[Dataset excerpts]

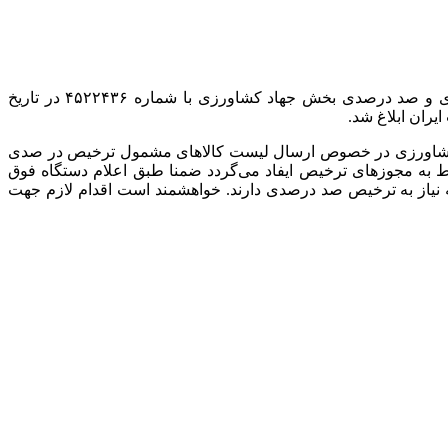
طی نامه‌نگاری‌هایی، بخشنامه سازمان توسعه تجارت ایران موضوع لیست نهایی کد تعرفه کالاهای مشمول ترخیص درصدی و صد درصدی بخش جهاد کشاورزی با شماره ۴۵۲۲۴۳۶ در تاریخ
محترم معاونت توسعه بازرگانی وزارت جهاد کشاورزی در خصوص ارسال لیست کالاهای مشمول ترخیص در صدی
ر سامانه جامع تجارت مربوط به مجوزهای ترخیص ایفاد می‌گردد ضمنا طبق اعلام دستگاه فوق
زنده هستند که نیاز به ترخیص صد درصدی دارند. خواهشمند است اقدام لازم جهت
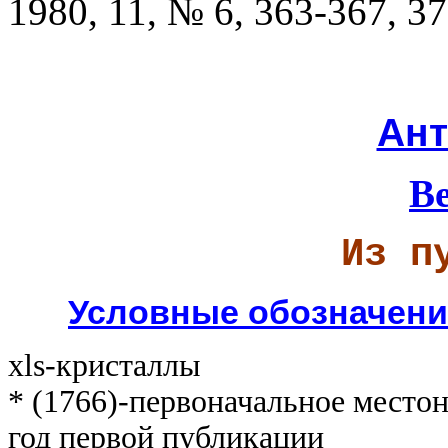
1980, 11, № 6, 363-367, 37
Ант
В
Из п
Условные обозначени
xls-кристаллы
* (1766)-первоначальное местона
год первой публикации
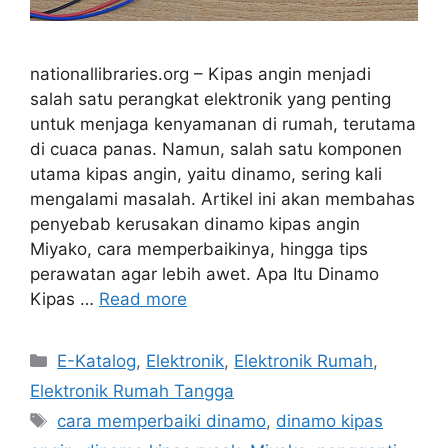
nationallibraries.org – Kipas angin menjadi
salah satu perangkat elektronik yang penting
untuk menjaga kenyamanan di rumah, terutama
di cuaca panas. Namun, salah satu komponen
utama kipas angin, yaitu dinamo, sering kali
mengalami masalah. Artikel ini akan membahas
penyebab kerusakan dinamo kipas angin
Miyako, cara memperbaikinya, hingga tips
perawatan agar lebih awet. Apa Itu Dinamo
Kipas …
Read more
Categories
E-Katalog
,
Elektronik
,
Elektronik Rumah
,
Elektronik Rumah Tangga
Tags
cara memperbaiki dinamo
,
dinamo kipas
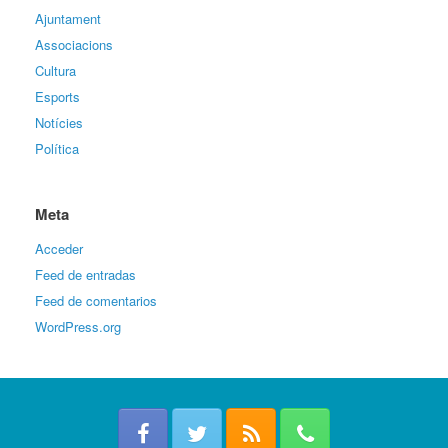
Ajuntament
Associacions
Cultura
Esports
Notícies
Política
Meta
Acceder
Feed de entradas
Feed de comentarios
WordPress.org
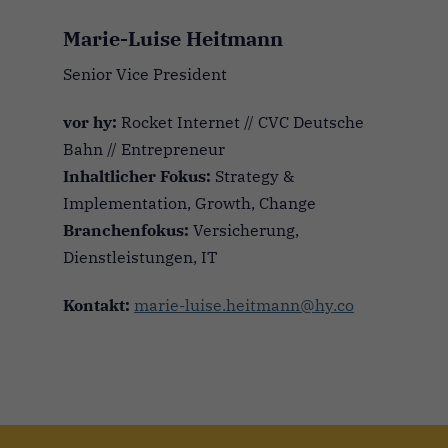
Marie-Luise Heitmann
Senior Vice President
vor hy:
Rocket Internet // CVC Deutsche
Bahn // Entrepreneur
Inhaltlicher Fokus:
Strategy &
Implementation, Growth, Change
Branchenfokus:
Versicherung,
Dienstleistungen, IT
Kontakt:
marie-luise.heitmann@hy.co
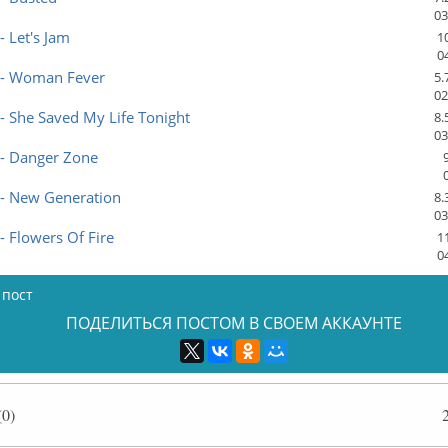
03
- Let's Jam
1
0
i - Woman Fever
5.
02
 - She Saved My Life Tonight
8.
03
 - Danger Zone
 - New Generation
8.
03
 - Flowers Of Fire
1
0
 пост
ПОДЕЛИТЬСЯ ПОСТОМ В СВОЕМ АККАУНТЕ
0)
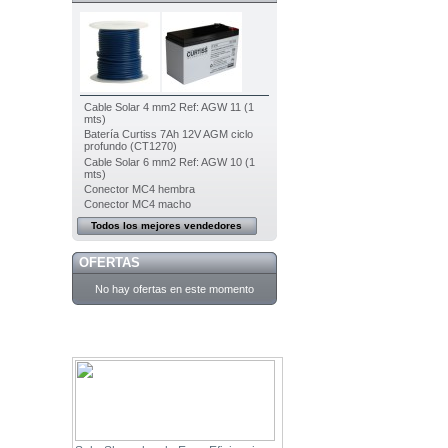
Cable Solar 4 mm2 Ref: AGW 11 (1
mts)
Batería Curtiss 7Ah 12V AGM ciclo
profundo (CT1270)
Cable Solar 6 mm2 Ref: AGW 10 (1
mts)
Conector MC4 hembra
Conector MC4 macho
Todos los mejores vendedores
OFERTAS
No hay ofertas en este momento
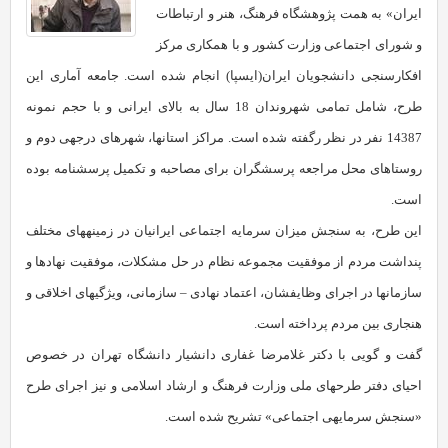
ایران» به همت پژوهشگاه فرهنگ، هنر و ارتباطات
و شورای اجتماعی وزارت کشور و با همکاری مرکز
افکارسنجی دانشجویان ایران(ایسپا) انجام شده است. جامعه‏ آماری این
طرح، شامل تمامی شهروندان 18 سال به بالای ایرانی و با حجم نمونه‏
14387 نفر در نظر رگفته شده است. مراکز استان‏ها، شهرهای درجه‏ی دوم و
روستاهای محل مراجعه‏ پرسشگران برای مصاحبه و تکمیل پرسش‏نامه بوده
است.
این طرح، به سنجش میزان سرمایه‏ اجتماعی ایرانیان در زمینه‏های مختلف
پنداشت مردم از موفقیت مجموعه نظام در حل مشکلات، موفقیت نهادها و
سازمان‏ها در اجرای وظایف‏شان، اعتماد نهادی – سازمانی، ویژگی‏های اخلاقی و
هنجاری بین مردم پرداخته است.
گفت و گویی با دکتر غلامرضا غفاری دانشیار دانشگاه تهران در خصوص
احیای دفتر طرح‏های ملی وزارت فرهنگ و ارشاد اسلامی و نیز اجرای طرح
«سنجش سرمایه‏ی‏ اجتماعی» تشریح شده است.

# TASK OBJECTIVE
Across the entries, work out how many lines hold the word "اجرای". Reply with that number only.

# YOUR SOLUTION
2